Bosh started every game he played during the regular season and until he suffered an abdominal injury during the Eastern Conference playoffs, but played as a reserve in the final three games of the conference finals.

Spoelstra wouldn't divulge his starting lineup for Game 1 on Tuesday night.

"I'll consider everything by tomorrow night," Spoelstra said on Monday. "I think he can handle more minutes. We'll have to see. He was able to handle the 31 minutes. He had to come out a couple times because of wind, but I think each game we'll get better."

Bosh missed nine games with a lower abdominal strain and has taken on increasing playing time since returning last Tuesday for Game 5 of the East finals. He played 14 minutes his first game back, 28 in Game 6 and then 31 in Game 7 — scoring 19 points and hitting three 3-pointers.

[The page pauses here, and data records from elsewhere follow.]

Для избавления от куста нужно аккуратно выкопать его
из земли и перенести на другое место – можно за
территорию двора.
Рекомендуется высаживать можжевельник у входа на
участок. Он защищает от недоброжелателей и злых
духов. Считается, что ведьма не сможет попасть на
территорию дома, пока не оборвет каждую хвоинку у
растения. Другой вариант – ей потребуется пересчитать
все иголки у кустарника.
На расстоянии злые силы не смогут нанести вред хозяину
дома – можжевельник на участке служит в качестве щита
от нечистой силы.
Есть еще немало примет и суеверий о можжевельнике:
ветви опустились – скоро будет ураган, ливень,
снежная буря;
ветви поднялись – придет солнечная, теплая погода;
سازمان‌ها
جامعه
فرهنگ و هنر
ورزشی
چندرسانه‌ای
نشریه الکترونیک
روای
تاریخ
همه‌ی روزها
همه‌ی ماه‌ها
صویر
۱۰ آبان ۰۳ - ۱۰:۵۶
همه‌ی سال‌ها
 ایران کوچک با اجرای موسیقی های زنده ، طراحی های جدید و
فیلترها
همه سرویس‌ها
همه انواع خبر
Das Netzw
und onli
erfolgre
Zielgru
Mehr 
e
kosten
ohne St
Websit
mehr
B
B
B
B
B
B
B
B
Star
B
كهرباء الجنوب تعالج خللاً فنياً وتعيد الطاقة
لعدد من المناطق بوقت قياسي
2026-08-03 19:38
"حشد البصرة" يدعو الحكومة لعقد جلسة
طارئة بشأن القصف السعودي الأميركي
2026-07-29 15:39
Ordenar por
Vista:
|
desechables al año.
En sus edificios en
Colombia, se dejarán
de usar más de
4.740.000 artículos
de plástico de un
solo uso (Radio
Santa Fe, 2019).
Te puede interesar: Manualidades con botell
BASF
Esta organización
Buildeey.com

"Like I've been saying the past week, it really doesn't matter to me. I just want to be out there and we want to give ourselves the best chance to win," Bosh said. "So, whatever that means, that's what's going to work out for me and the team."


Playing tough

Don't expect Oklahoma City to try and rough up the Heat as the Indiana Pacers did in the East semifinals, earning technical and flagrant fouls in the process.

At least that's what Thunder tough guy Kendrick Perkins says, crediting his former coach Doc Rivers for the philosophy.

"We're not going to come out here and put on a front to show the world that we're tough," Perkins said. "Either we're going to play physical or we're not, we've got it in us or not.

"As far as Boston, I know they had it in them. But with Indiana, they were trying to prove to the world that they are physical. When you are physical, you don't really have to say nothing or do nothing crazy. You just go out there and play."

So, does he think the Thunder are physical?

"Without being arrogant," Perkins said, "I think we are."


Willard tribute

NBA referees will wear the number 57 on their jerseys during the finals to honor longtime official Greg Willard.

The National Basketball Referees Association said Willard — who wears the No. 57 referee's jersey — was recently diagnosed with pancreatic cancer. Willard worked games in this season's playoffs, including one just last week between the Miami Heat and Boston Celtics. He was set to call Game 6 of the Western Conference finals before he had to pull out.


Willard tribute

Oklahoma City All-Star point guard Russell Westbrook has made it a habit to show up for his postgame comments wearing unusual clothes, including a polo shirt covered in fish hooks and a glasses frames without the lenses in them.

He reasoned that he can see better without the unnecessary lenses in there.

All that is OK with his coach, Scott Brooks.

"As long as they keep playing the way they're playing, I don't care what they wear," Brooks said. "I don't care if they wear glasses with no lenses in it."